If you think that after an application designed for a single-market has been tested (and possibly launched) it is then an easy matter to generate localized software by just translating a handful of user interface strings, … think again!

There are many complications in most software projects that can make it hard to localize:

  • The product is not world ready and does not support 'extended' characters, locales, etc.

  • It is not clear to the localization team what files need to be localized.

  • Not all the files are in standard localizable format, custom tools need to be used, or source files need to get translated and product needs to be re-compiled.

  • It is not clear what strings should be localized or not. The string table contains a mixture of user interface strings, registry keys, function calls, etc. It is not clear what strings are used for communication between components, and which are displayed to a user, either of the same language or of mixed languages.

  • There are string dependencies, strings that need to get localized in a similar or identical way, strings that need to maintain a certain formatting, or strings that can't exceed a certain string length, etc.

  • The user interface text uses cryptic or unclear language, or very technical terminology that is not understood by the translators. It is also not always easy to use correct gender, case, etc.

  • Items are pulled together during run-time and it is not very clear where items are going to be displayed, what keyboard shortcuts can be used, or how much space has to be reserved in dialog boxes for display.

  • Backward-compatibility issues show up, terminology (in)consistency, migration issues, etc.

  • Areas we're not expanding on here such as testing, engineering, project management, and content authoring/management/publishing.

On top of that there is always pressure of time, high volumes of changes, and so on.

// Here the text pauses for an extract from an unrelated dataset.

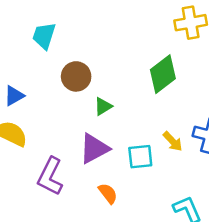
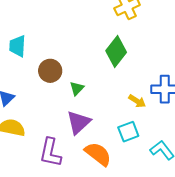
cyan square: (140, 157) -> (128, 132), moved
orange semicircle: (108, 193) -> (98, 154), size x1.6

This makes localization a complicated and error-prone process. It is so hard to predict what strings can be localized and how they can be localized without introducing functional errors, that translating software strings can be compared with walking in a mine field.

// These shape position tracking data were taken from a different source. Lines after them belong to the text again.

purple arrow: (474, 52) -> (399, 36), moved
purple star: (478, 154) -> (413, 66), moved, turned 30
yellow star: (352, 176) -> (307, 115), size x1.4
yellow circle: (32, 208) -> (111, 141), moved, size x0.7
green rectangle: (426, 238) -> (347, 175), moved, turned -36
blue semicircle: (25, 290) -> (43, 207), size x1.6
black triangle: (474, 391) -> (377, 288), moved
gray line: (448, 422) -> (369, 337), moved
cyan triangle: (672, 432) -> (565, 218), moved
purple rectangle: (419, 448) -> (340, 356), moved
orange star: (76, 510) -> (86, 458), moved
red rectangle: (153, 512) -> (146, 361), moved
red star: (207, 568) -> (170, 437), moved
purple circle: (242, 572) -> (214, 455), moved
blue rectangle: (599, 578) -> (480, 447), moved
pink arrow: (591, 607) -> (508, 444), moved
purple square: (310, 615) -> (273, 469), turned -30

The basic problem is that there has never been a framework providing a way to separate strings used for functionality and strings that are displayed in the user interface. Because of the lack of this framework, people have not been forced to think about impact on localization, and their software designs have not been fully international-enabled.

A resource table means different things for development as for localization. A resource table for development is a central storage of strings used in the code. If the string changes, the string can be changed in one location in the resource table, instead of in many places in the code. It is also a safer practice to do so, not changing code unnecessarily. Localization sees a resource table as a set of resources that need to get localized, however these strings are not necessarily user interface strings requiring localization. Some of the strings are used functionally, represent keys, identifiers, etc., and translating them can have negative functional impact.

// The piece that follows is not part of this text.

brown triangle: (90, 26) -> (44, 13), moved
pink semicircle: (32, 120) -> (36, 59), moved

In some cases information has been added to the source files meant for localization and localizers, however this information is lost during compilation. Localization normally uses a no-compile process (localizing the compiled binaries instead of the source files), this information is not visible to the localizer.

The best way to move forward is to integrate "thinking about localization" in the design, development, and test cycle. We need to setup a framework and guidelines to help development with this task. Support must be provided where needed.

The proposed framework exists of two pieces, the first part is the clear separation of resources in "functionality related resources" and "user interface-related resources," together with solving some of the current limitations and dependencies in the software. This we call the "language neutral product" (for more information, see Isolating Localizable Resources).

The second part of the proposed framework is pseudo localization. Pseudo localization is a simulated localized product. Every string gets replaced by a semi-random pseudo localized string. The product can then be tested for its localizability, without paying the sometimes expensive costs for an actual translation.